Réponse de le 29/05/2017 à 16:36 :
@Olivier: tu as dû remarquer que les sites de délocalisation n'étaient pas inncocents. Dublin et Luxembourg notamment sont des paradis fiscaux. Dans cet esprit, si le Royaume-Uni leur fait concurrence, il n'est pas certain que les groupes en question ne reviennent ou quittent la Grande-Bretagne.
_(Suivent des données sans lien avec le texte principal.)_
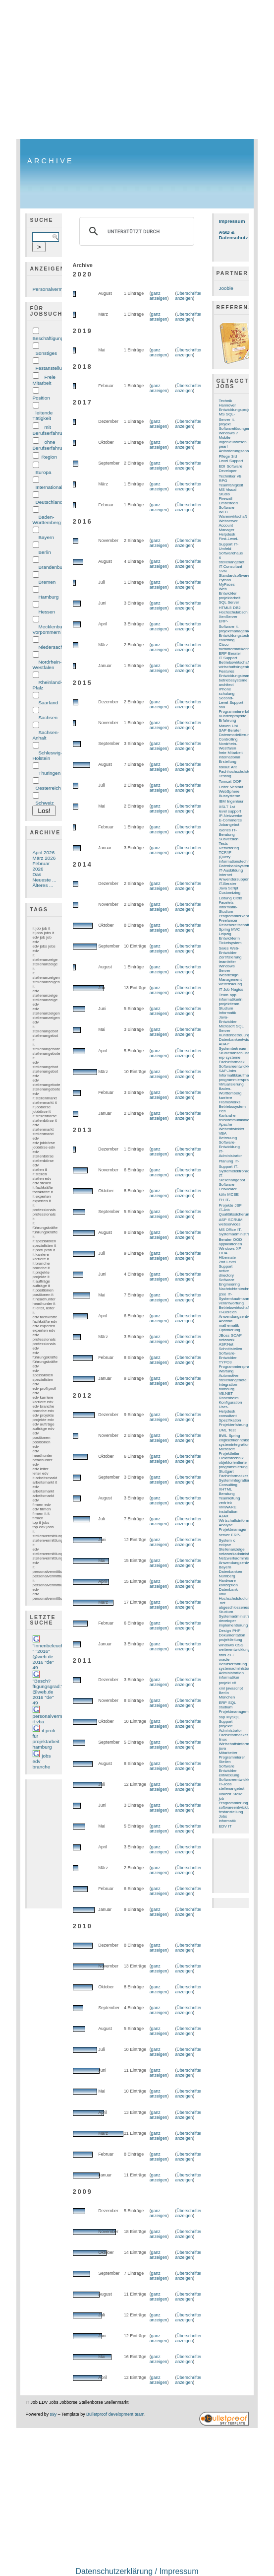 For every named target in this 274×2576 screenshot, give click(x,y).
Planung (226, 1161)
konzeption (228, 1585)
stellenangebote (233, 1380)
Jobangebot (229, 824)
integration (228, 1384)
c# (234, 1683)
D'autre part, les Anglais et les Français vont être les seuls à défendre militairement l'Europe si Les US se retirent de l'OTAN. On peut donc souhaiter tout le mal qu'on veut aux Anglais, ils n'en restent pas moins nos plus fidèles et nos plus fiables alliés. Les virer de notre sphère nous livrerait pieds et mains liés à l'Allemagne qui nous engloberait dans le nouveau Reich. Je sais, les nouveaux ministres sont, dit-on, majoritairement germanophones....mais pas moi. Je préfère la liberté anglosaxonne à la dictature allemande :-)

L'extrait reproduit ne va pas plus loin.